• _WHAT TO DO_:
Write down exactly the lines from the one below that has "aus München betrieben." to the end of the data, both ends included; the pictures should not appear in your copy.

• _RECORDS_:
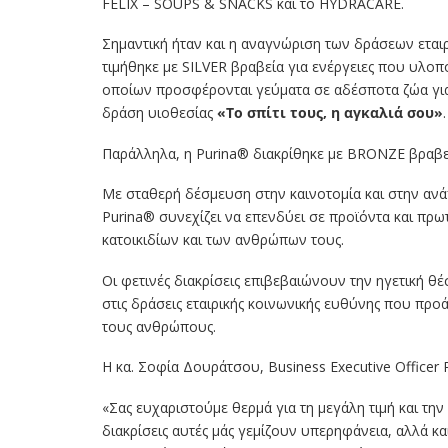
FELIX – SOUPS & SNACKS και το HYDRACARE.
Σημαντική ήταν και η αναγνώριση των δράσεων εταιρι
τιμήθηκε με SILVER βραβεία για ενέργειες που υλο
οποίων προσφέρονται γεύματα σε αδέσποτα ζώα για
δράση υιοθεσίας
«Το σπίτι τους, η αγκαλιά σου»
.
Παράλληλα, η Purina® διακρίθηκε με BRONZE βραβεί
Με σταθερή δέσμευση στην καινοτομία και στην ανά
Purina® συνεχίζει να επενδύει σε προϊόντα και πρ
κατοικιδίων και των ανθρώπων τους.
Οι φετινές διακρίσεις επιβεβαιώνουν την ηγετική θέ
στις δράσεις εταιρικής κοινωνικής ευθύνης που προ
τους ανθρώπους.
Η κα. Σοφία Δουράτσου, Business Executive Officer 
«Σας ευχαριστούμε θερμά για τη μεγάλη τιμή και την
διακρίσεις αυτές μάς γεμίζουν υπερηφάνεια, αλλά κα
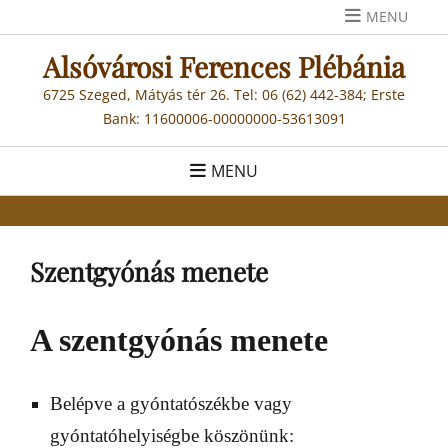
Skip
MENU
to
Alsóvárosi Ferences Plébánia
content
6725 Szeged, Mátyás tér 26. Tel: 06 (62) 442-384; Erste
Bank: 11600006-00000000-53613091
MENU
Szentgyónás menete
A szentgyónás menete
Belépve a gyóntatószékbe vagy
gyóntatóhelyiségbe köszönünk:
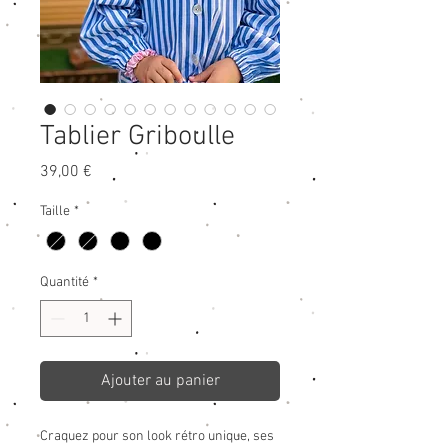
Tablier Griboulle
Prix
39,00 €
Taille
*
Quantité
*
Ajouter au panier
Craquez pour son look rétro unique, ses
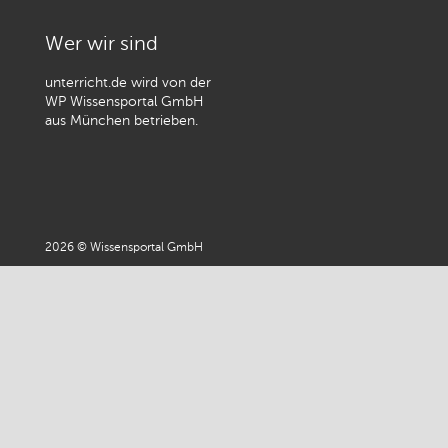
Wer wir sind
unterricht.de wird von der
WP Wissensportal GmbH
aus München betrieben.
2026 © Wissensportal GmbH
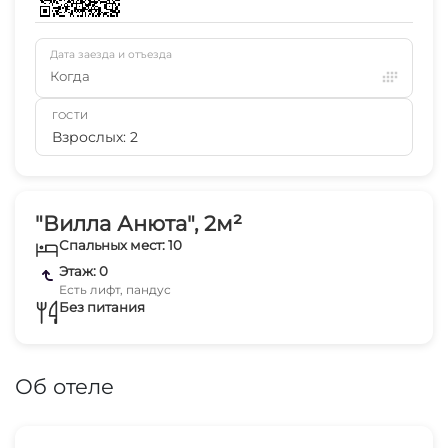
Дата заезда и отъезда
Когда
ГОСТИ
Взрослых: 2
"Вилла Анюта", 2м²
Спальных мест: 10
Этаж: 0
Есть лифт, пандус
Без питания
Об отеле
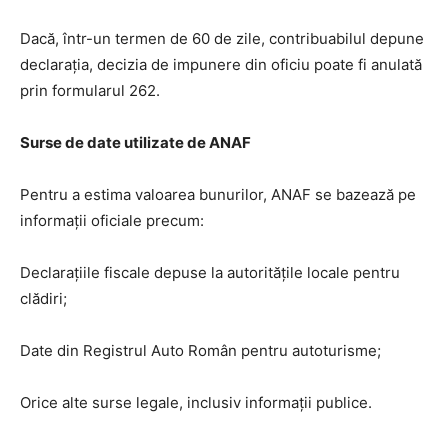
Dacă, într-un termen de 60 de zile, contribuabilul depune
declarația, decizia de impunere din oficiu poate fi anulată
prin formularul 262.
Surse de date utilizate de ANAF
Pentru a estima valoarea bunurilor, ANAF se bazează pe
informații oficiale precum:
Declarațiile fiscale depuse la autoritățile locale pentru
clădiri;
Date din Registrul Auto Român pentru autoturisme;
Orice alte surse legale, inclusiv informații publice.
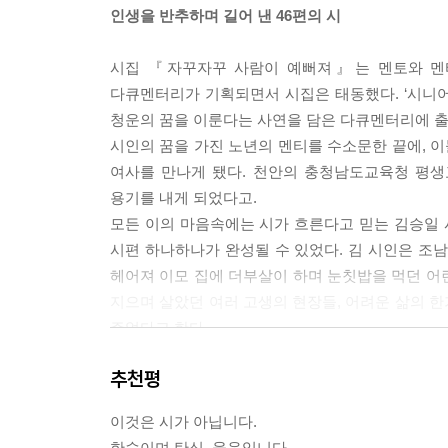
인생을 반추하며 길어 낸 46편의 시
연순이도 학교에 안 갔어
시집 『자꾸자꾸 사람이 예뻐져』는 멘토와 멘티가
연순이가 내 팔뚝을 물었어
다큐멘터리가 기획되면서 시집은 태동했다. ‘시니어
나는 더 세게 물었어
청운의 꿈을 이룬다는 사연을 담은 다큐멘터리에 출
연순이랑 언니가 쫓아와서
시인의 꿈을 가진 노년의 멘티를 수소문한 끝에, 
나는 역성들어 줄 사람이 없었어
여사를 만나게 됐다. 천안의 충청남도교육청 평생
용기를 내게 되었다고.
학교에 나는 안 갔는데
모든 이의 마음속에는 시가 흐른다고 믿는 김승일 
여덟 살에서 아홉 살로 살아가고 있었어
시편 하나하나가 완성될 수 있었다. 김 시인은 조
--- 「면장 집 딸만 학교에 갔어」 중에서
헤어져 이모 집에 더부살이 하며 눈칫밥을 먹던 어린
지으며 살았던 여러 고생의 현장들, 어려운 삶의 
강경에 살 때가 생각나 어렸을 때
주었다고 한다.
이모 집에서 얹혀살 때
조남예 여사가 갈무리해 둔 인생의 순간들을 김 시인
물을 길러 다녀야 했어
추천평
‘그 안에 있는 시인을 걸어 나오게끔’ 하는 일이라고
내 일 중에 하나였어
있던 시를 길어 내는 과정을 통해 시에 대해 다시금
몸이 작았는데 어렸었는데
이것은 시가 아닙니다.
『자꾸자꾸 사람이 예뻐져』가 나온 지금, 김 시인은
물동이를 지고 십 리를 걸어갔다가
한숨이며 탄식, 울음입니다.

• _THE COMPLETED TASK_:
aus München betrieben.
2026 © Wissensportal GmbH
Дата заезда и отъезда
Когда
ГОСТИ
Взрослых: 2
"Вилла Анюта", 2м²
Спальных мест: 10
Этаж: 0
Есть лифт, пандус
Без питания
Об отеле
Dacă, într-un termen de 60 de zile, contribuabilul depune
declarația, decizia de impunere din oficiu poate fi anulată
prin formularul 262.
Surse de date utilizate de ANAF
Pentru a estima valoarea bunurilor, ANAF se bazează pe
informații oficiale precum:
Declarațiile fiscale depuse la autoritățile locale pentru
clădiri;
Date din Registrul Auto Român pentru autoturisme;
Orice alte surse legale, inclusiv informații publice.
인생을 반추하며 길어 낸 46편의 시
연순이도 학교에 안 갔어
시집 『자꾸자꾸 사람이 예뻐져』는 멘토와 멘티가
연순이가 내 팔뚝을 물었어
다큐멘터리가 기획되면서 시집은 태동했다. ‘시니어
나는 더 세게 물었어
청운의 꿈을 이룬다는 사연을 담은 다큐멘터리에 출
연순이랑 언니가 쫓아와서
시인의 꿈을 가진 노년의 멘티를 수소문한 끝에, 
나는 역성들어 줄 사람이 없었어
여사를 만나게 됐다. 천안의 충청남도교육청 평생
용기를 내게 되었다고.
학교에 나는 안 갔는데
모든 이의 마음속에는 시가 흐른다고 믿는 김승일 
여덟 살에서 아홉 살로 살아가고 있었어
시편 하나하나가 완성될 수 있었다. 김 시인은 조
--- 「면장 집 딸만 학교에 갔어」 중에서
헤어져 이모 집에 더부살이 하며 눈칫밥을 먹던 어린
지으며 살았던 여러 고생의 현장들, 어려운 삶의 
강경에 살 때가 생각나 어렸을 때
주었다고 한다.
이모 집에서 얹혀살 때
조남예 여사가 갈무리해 둔 인생의 순간들을 김 시인
물을 길러 다녀야 했어
추천평
‘그 안에 있는 시인을 걸어 나오게끔’ 하는 일이라고
내 일 중에 하나였어
있던 시를 길어 내는 과정을 통해 시에 대해 다시금
몸이 작았는데 어렸었는데
이것은 시가 아닙니다.
『자꾸자꾸 사람이 예뻐져』가 나온 지금, 김 시인은
물동이를 지고 십 리를 걸어갔다가
한숨이며 탄식, 울음입니다.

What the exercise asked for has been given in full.